From: Schmidt on

"Jeff Johnson" <i.get(a)enough.spam> schrieb im Newsbeitrag
news:eqAW1Ma0KHA.260(a)TK2MSFTNGP05.phx.gbl...

> Enjoy:
>
> SELECT GCount, Genre, main.Artist
> FROM (SELECT Artist, Genre, COUNT(*) AS GCount FROM songs GROUP BY Artist,
> Genre) AS main INNER JOIN (SELECT Artist, Max(GCount2) AS MaxGenre FROM
> (SELECT Artist, Genre, COUNT(*) AS GCount2 FROM songs GROUP BY Artist,
> Genre) AS sub2 GROUP BY Artist) AS sub1 ON sub1.Artist = main.Artist AND
> main.GCount = sub1.MaxGenre
>
> This sort of thing is one of the most complex things you can do
> in SQL since it goes against the set theory that is the very heart
> of SQL. I recommend you break it apart into its component
> pieces to see what's actually happening. I actually recommend
> doing this sort of row-based filtering thing in code instead of
> convoluted SQL.

Actually this can be solved with less complexity by using one
of the two not that wellknown Aggregate-Functions, built into
the JET-SQL-language - meaning First() and Last()...

This example is using Last(), but First() would also do, if
one changes the Order By Clause of the following
SubSelect-Definition (which is basically the same SQL as
David has mentioned in its Opener-Posting).

strSubSelect = "Select Count(*) As GCount, Genre, Artist From Songs " & _
"Group By Genre, Artist Order By GCount, Genre Desc"

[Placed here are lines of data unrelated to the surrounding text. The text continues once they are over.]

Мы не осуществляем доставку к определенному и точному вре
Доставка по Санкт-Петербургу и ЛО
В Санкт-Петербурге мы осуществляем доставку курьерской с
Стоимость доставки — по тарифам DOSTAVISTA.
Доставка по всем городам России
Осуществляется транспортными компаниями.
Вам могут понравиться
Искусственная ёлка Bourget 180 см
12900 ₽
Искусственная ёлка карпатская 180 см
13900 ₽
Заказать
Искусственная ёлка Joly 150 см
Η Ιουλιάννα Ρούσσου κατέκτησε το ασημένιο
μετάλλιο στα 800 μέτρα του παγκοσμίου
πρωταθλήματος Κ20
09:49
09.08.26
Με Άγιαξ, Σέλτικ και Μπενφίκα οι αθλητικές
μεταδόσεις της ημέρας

Ok what now remains is the construction of the final
(SubSelect-wrapping) Statement, which does look pretty
simple due to the usage of the Last() aggregate-functions:

strSQL = "Select Last(GCount), Last(Genre), Artist From (" & _
SubSelect & _
") Group By Artist"

Only tested here with SQLite (which has a little bit different
syntax with the First() and Last() aggregates), but the above
is already "JET-adapted from my memory" and should
give the correct results against an *.mdb too - would be
nice if you (or David) could check it on your side.

Olaf


From: Schmidt on

"Schmidt" <sss(a)online.de> schrieb im Newsbeitrag
news:%23m4Y5xd0KHA.3500(a)TK2MSFTNGP02.phx.gbl...

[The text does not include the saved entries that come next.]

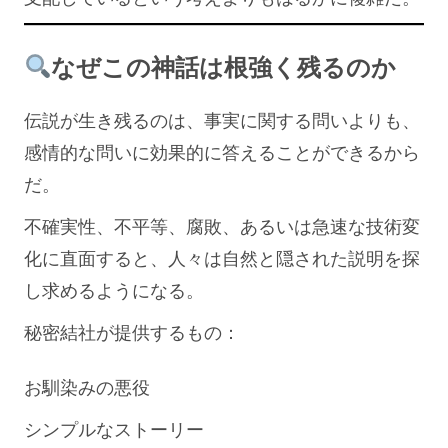
なぜこの神話は根強く残るのか
伝説が生き残るのは、事実に関する問いよりも、
感情的な問いに効果的に答えることができるから
だ。
不確実性、不平等、腐敗、あるいは急速な技術変
化に直面すると、人々は自然と隠された説明を探
し求めるようになる。
秘密結社が提供するもの：
お馴染みの悪役
シンプルなストーリー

> This example is using Last(), but First() would also do, if
> one changes the Order By Clause of the following
> SubSelect-Definition (which is basically the same SQL as
> David has mentioned in its Opener-Posting).
>
> strSubSelect = "Select Count(*) As GCount, Genre, Artist From Songs " & _
> "Group By Genre, Artist Order By GCount, Genre Desc"
>
> Ok what now remains is the construction of the final
> (SubSelect-wrapping) Statement, which does look pretty
> simple due to the usage of the Last() aggregate-functions:
>
> strSQL = "Select Last(GCount), Last(Genre), Artist From (" & _
> SubSelect & _
> ") Group By Artist"

Ok, before you guys "go nuts" (just tested with an *.mdb here) ...
the approach *is* possible with JET, but only if the above
SubSelect is transferred beforehand (per Select Into ...)
into a temporary (but nonetheless physical) Table.
Only then does JET use the correctly ordered Records
from within the Last() or First() aggregates.

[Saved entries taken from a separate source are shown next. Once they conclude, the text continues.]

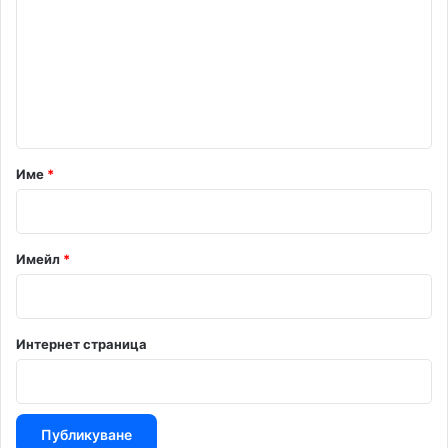
м
е
н
т
а
р
Име
*
:
*
Имейл
*
Интернет страница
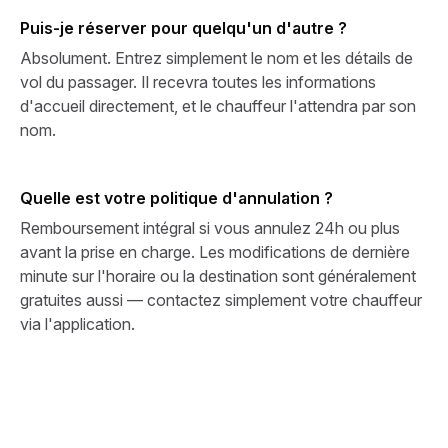
Puis-je réserver pour quelqu'un d'autre ?
Absolument. Entrez simplement le nom et les détails de
vol du passager. Il recevra toutes les informations
d'accueil directement, et le chauffeur l'attendra par son
nom.
Quelle est votre politique d'annulation ?
Remboursement intégral si vous annulez 24h ou plus
avant la prise en charge. Les modifications de dernière
minute sur l'horaire ou la destination sont généralement
gratuites aussi — contactez simplement votre chauffeur
via l'application.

A dynamic interpretation of the SubSelect, given as
"mere string" (as in the above example) does not work
correctly in conjunction with these aggregates, no matter
how the SubSelect was ordered beforehand - so in this
"dynamic case" Last() and First() do *not* respect the
incoming sort-order of the records within the dynamic
SubSelect; instead the physical representation -
or better: the physical Insertion-Order within
the underlying table (in this case the table [Songs])
for Feeding these aggregates within the context of
an "artist-grouping" is used.

And that (working with a temp-table, to make the above
approach behave correctly) is probably not what David
had in mind.

Sorry for the confusion - seems this restriction to the
Insertion-Order of records in physical tables, brings the
usability of the First() and Last() aggregates in JET-SQL
to near zero.

But maybe this here can work in Davids special case
with a somewhat better performance (I have to come up
with something as short as the above now, do I? <g>):

'now all in one SQL-String (correct sorting is indirectly performed too)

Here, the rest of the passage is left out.